Your output should be the lines from the one that contains "промывания полости носа спрей 50 мл 1 шт можно" to the end of the listing, transcribed exactly. Include nothing else.

* EXERCISE DATA *
━━━━━━━━━━
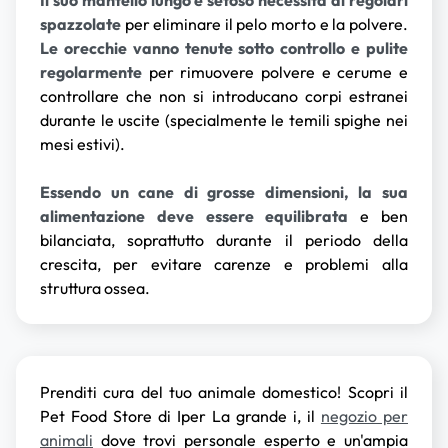
Il suo mantello lungo e setoso necessita di regolari
spazzolate
per eliminare il pelo morto e la polvere.
Le orecchie vanno tenute sotto controllo e pulite
regolarmente
per rimuovere polvere e cerume e
controllare che non si introducano corpi estranei
durante le uscite (specialmente le temili spighe nei
mesi estivi).
Essendo un cane di grosse dimensioni, la sua
alimentazione deve essere equilibrata
e ben
bilanciata, soprattutto durante il periodo della
crescita, per evitare carenze e problemi alla
struttura ossea.
Prenditi cura del tuo animale domestico! Scopri il
Pet Food Store di Iper La grande i, il
negozio per
animali
dove trovi personale esperto e un'ampia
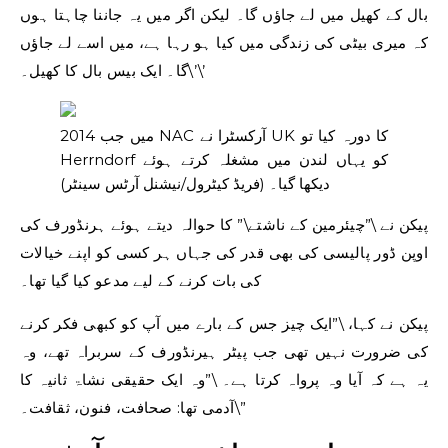
بال کے کھیل میں لے جاؤں گا۔ لیکن اگر میں یہ جاننا چاہتا ہوں
کہ میری بیٹی کی زندگی میں کیا ہو رہا ہے، میں اسے لے جاؤں
گا۔ ایک بیس بال کا کھیل۔\’\’
2014 میں جب NAC آرکسٹرا نے UK کا دورہ کیا تو
Herrndorf کو یہاں لندن میں مشغلہ کرتے ہوئے
دیکھا گیا۔
(فریڈ کیٹرول/نیشنل آرٹس سینٹر)
پیکن نے \”چیئرمین کے ناشتے\” کا حوالہ دیتے ہوئے ہرنڈورف کی
اوپن ڈور پالیسی کی بھی قدر کی جہاں ہر کسی کو اپنے خیالات
کی بات کرنے کے لیے مدعو کیا گیا تھا۔
پیکن نے کہا، \”ایک چیز جس کے بارے میں آپ کو کبھی فکر کرنے
کی ضرورت نہیں تھی جب پیٹر ہیرنڈورف کے سربراہ تھے، وہ
یہ ہے کہ آیا وہ پرواہ کرتا ہے۔ \”وہ ایک حقیقی نشاۃ ثانیہ کا
آدمی تھا: صحافت، فنون، ثقافت۔\”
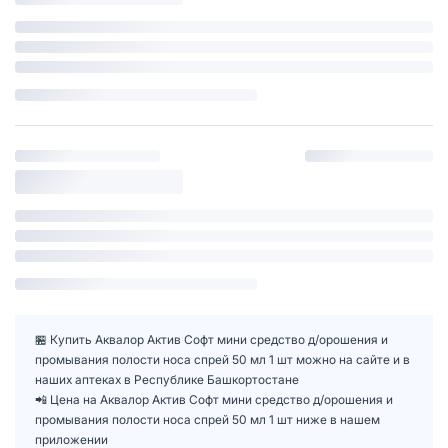
🏪 Купить Аквалор Актив Софт мини средство д/орошения и
промывания полости носа спрей 50 мл 1 шт можно на сайте и в
наших аптеках в Республике Башкортостане
📲 Цена на Аквалор Актив Софт мини средство д/орошения и
промывания полости носа спрей 50 мл 1 шт ниже в нашем
приложении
━━━━━━━━━━
* RESPONSE TO THIS EXERCISE *
промывания полости носа спрей 50 мл 1 шт можно на сайте и в
наших аптеках в Республике Башкортостане
📲 Цена на Аквалор Актив Софт мини средство д/орошения и
промывания полости носа спрей 50 мл 1 шт ниже в нашем
приложении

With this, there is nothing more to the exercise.